I suppose that’s why I share my journals – so perhaps a flickering candle of faith might light the path for someone else walking a dark road.  When people write me private messages after having read an entry and share how they went their knees and asked their Father if He lives, and how they received an answer, I weep tears of gratitude.  When a mother or father shares how they’ve become more loving or in the moment with their child, my heart is made glad.  Those are the reasons I share stories of Mitch – not that people will remember my son, but that individual lives might see something anew and make a change for the better. 

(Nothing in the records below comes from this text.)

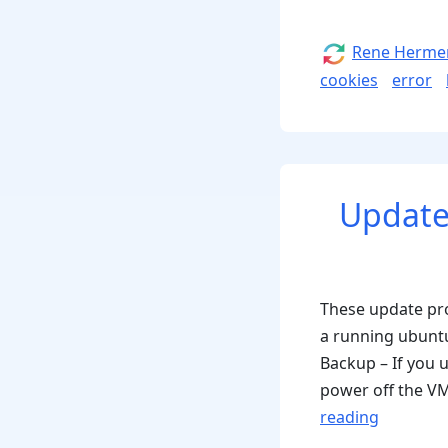
Author
Rene Herme
cookies
error
Update
These update pro
a running ubunt
Backup – If you 
power off the VM 
“Update
reading
procedu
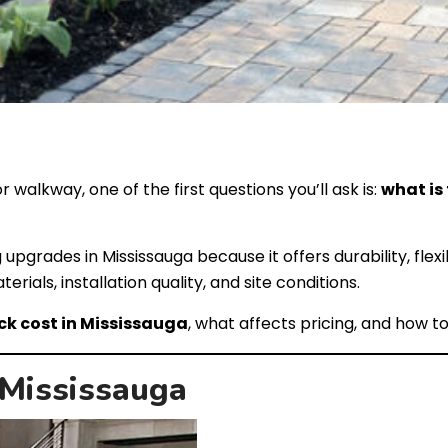
r walkway, one of the first questions you’ll ask is:
what is
 upgrades in Mississauga because it offers durability, fle
ials, installation quality, and site conditions.
ck cost in Mississauga
, what affects pricing, and how t
 Mississauga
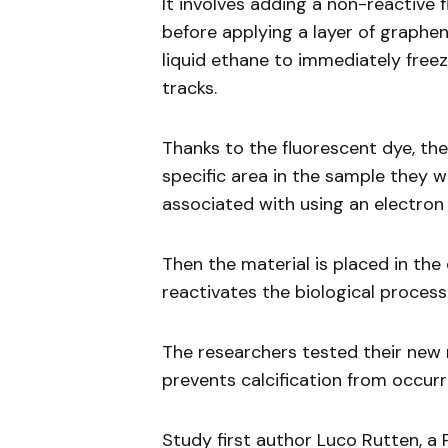
It involves adding a non-reactive
before applying a layer of graphen
liquid ethane to immediately freeze
tracks.
Thanks to the fluorescent dye, th
specific area in the sample they 
associated with using an electron
Then the material is placed in th
reactivates the biological process
The researchers tested their new 
prevents calcification from occurri
Study first author Luco Rutten, a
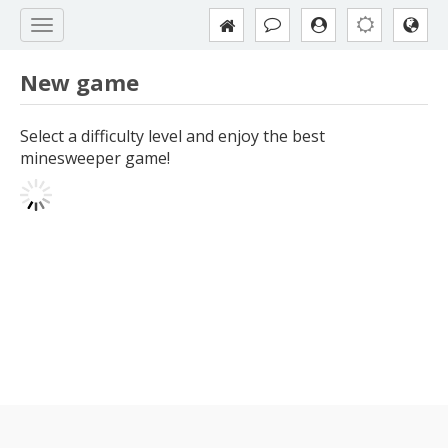
New game
Select a difficulty level and enjoy the best
minesweeper game!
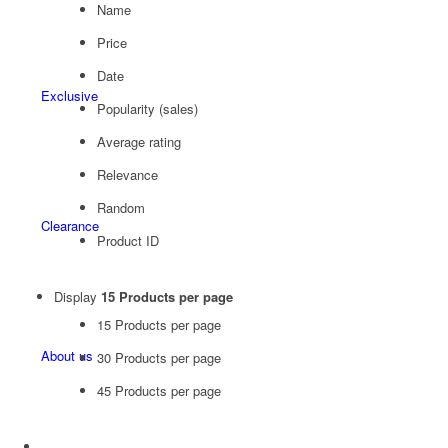
Name
Price
Date
Exclusive
Popularity (sales)
Average rating
Relevance
Random
Clearance
Product ID
Display
15 Products per page
15 Products per page
About us
30 Products per page
45 Products per page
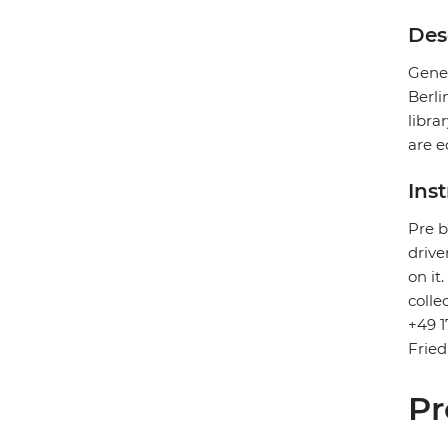
Des
Gener
Berli
libra
are e
Ins
Pre b
drive
on it
colle
+49 1
Fried
Pr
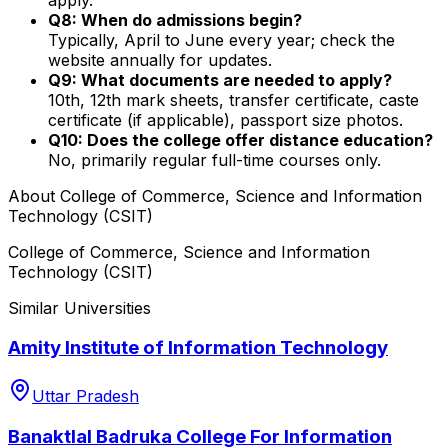
Q8: When do admissions begin?
Typically, April to June every year; check the
website annually for updates.
Q9: What documents are needed to apply?
10th, 12th mark sheets, transfer certificate, caste
certificate (if applicable), passport size photos.
Q10: Does the college offer distance education?
No, primarily regular full-time courses only.
About
College of Commerce, Science and Information
Technology (CSIT)
College of Commerce, Science and Information
Technology (CSIT)
Similar Universities
Amity Institute of Information Technology
Uttar Pradesh
Banaktlal Badruka College For Information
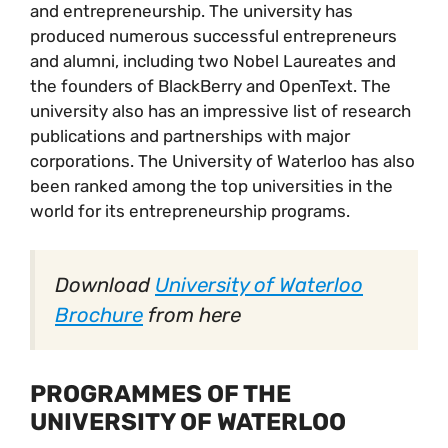
and entrepreneurship. The university has
produced numerous successful entrepreneurs
and alumni, including two Nobel Laureates and
the founders of BlackBerry and OpenText. The
university also has an impressive list of research
publications and partnerships with major
corporations. The University of Waterloo has also
been ranked among the top universities in the
world for its entrepreneurship programs.
Download
University of Waterloo
Brochure
from here
PROGRAMMES OF THE
UNIVERSITY OF WATERLOO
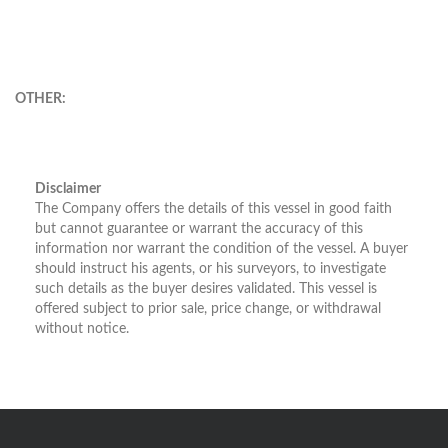
OTHER:
Disclaimer
The Company offers the details of this vessel in good faith
but cannot guarantee or warrant the accuracy of this
information nor warrant the condition of the vessel. A buyer
should instruct his agents, or his surveyors, to investigate
such details as the buyer desires validated. This vessel is
offered subject to prior sale, price change, or withdrawal
without notice.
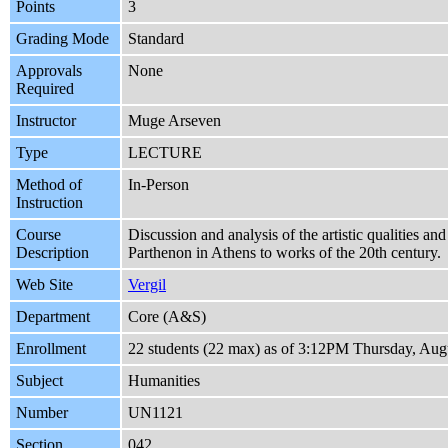
Points
3
Grading Mode
Standard
Approvals
None
Required
Instructor
Muge Arseven
Type
LECTURE
Method of
In-Person
Instruction
Course
Discussion and analysis of the artistic qualities an
Description
Parthenon in Athens to works of the 20th century.
Web Site
Vergil
Department
Core (A&S)
Enrollment
22 students (22 max) as of 3:12PM Thursday, Aug
Subject
Humanities
Number
UN1121
Section
042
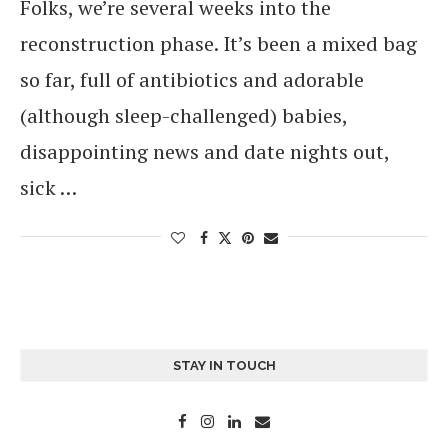
Folks, we’re several weeks into the
reconstruction phase. It’s been a mixed bag
so far, full of antibiotics and adorable
(although sleep-challenged) babies,
disappointing news and date nights out,
sick …
STAY IN TOUCH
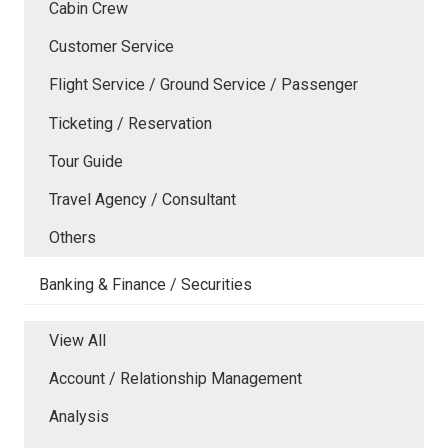
Cabin Crew
Customer Service
Flight Service / Ground Service / Passenger
Ticketing / Reservation
Tour Guide
Travel Agency / Consultant
Others
Banking & Finance / Securities
View All
Account / Relationship Management
Analysis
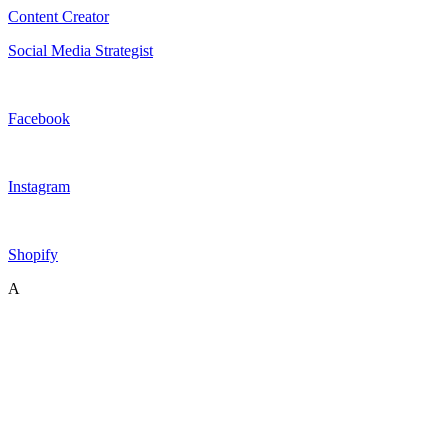
Content Creator
Social Media Strategist
Facebook
Instagram
Shopify
A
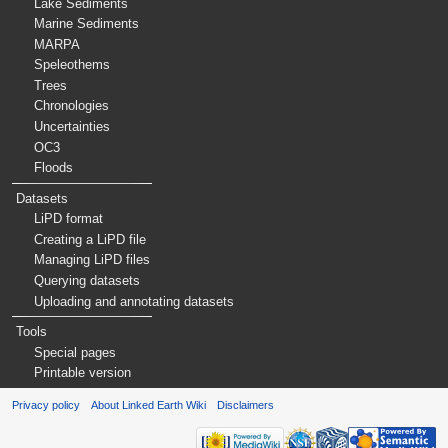
Lake Sediments
Marine Sediments
MARPA
Speleothems
Trees
Chronologies
Uncertainties
OC3
Floods
Datasets
LiPD format
Creating a LiPD file
Managing LiPD files
Querying datasets
Uploading and annotating datasets
Tools
Special pages
Printable version
Privacy policy
About Linked Earth Wiki
Disclaimers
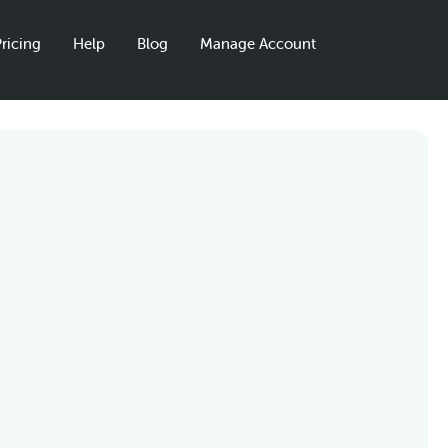
ricing
Help
Blog
Manage Account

This work of remembering (Mitchell’s Journey) is about the examined life and making a change for the better.  For it isn't enough to remember the people and events in our lives ... but instead to find meaning.  And if all these stories amount to helping a single soul, even if it’s just one;  my heart will be full, and an important work will be done.  

I SEARCH FOR WORDS, YET THERE ARE NONE

 “Dad, will you open the blinds so I can look out the window?” Mitch said softly as he sat up on his bed.   

Reverently, I lifted the blinds so Mitch could look out the window unobstructed.  I was quiet about it, too, for this was a sacred time when death was near, and the veil was thin.  It was a cold, wintery day and snow covered everything.  The light of late afternoon had become soft and warm as if to compensate for winter’s chill. 

The end was coming; man and medicine were powerless to stop it.

Mitch looked out the window in silence.  At that moment, his countenance changed from that of a young boy to one of an old soul emerging.  I asked him what he was thinking, and he shook his head as if to say, “Not now, Dad.”  Mitch then said, “I’ll tell you later.” 

He knew he was going to die, but he didn’t know he only had a few days left.  None of us did.

I watched my son in silence – respecting his need for space.  I searched for words, but there was none.  I wanted to hold him tight, help him feel safe, and tell him all would be okay.  But things weren’t safe, and he wasn’t going to be okay.  The end was coming; man and medicine were powerless to stop it.

I said a prayer in my heart, “Oh, Father, please … I’ll pay any price.  Can I take his place?”  I guess that was my way of bargaining – and I did it a million times a day.  With all my prayers, I knew that none of us could escape death – nor can we escape hardship.  I understood that it rains on the just and the unjust and we must learn to bear our burdens patiently.  I understood the wisdom of an old Jewish proverb, “Don’t pray for lighter burdens, pray for a stronger back.”  Although I always prayed for a way out - I also said, “But if not, please help us carry this burden.”

Little Mitch never told me what he was thinking that day.

This sweet boy lived out his remaining days as gently as he came into the world.  As death was gnawing and gashing at our door, Mitch surrendered his soul to God with the faith of a child and the heart of an angel.  He was a giant among men, and I was then, and remain today, deep in his shadow; for I am less than a shadow of a man.

In my darkest moments, I searched for words and found none; until I learned to quiet my mind and heart so I could see all that God had done.   It was then and only then I found gratitude in the midst of grief

One day, when I go to that place beyond the hills, I will thank my Father for loaning Mitch to me.  My son, my brother, my teacher – a gift burdened by adversity who taught me how to see.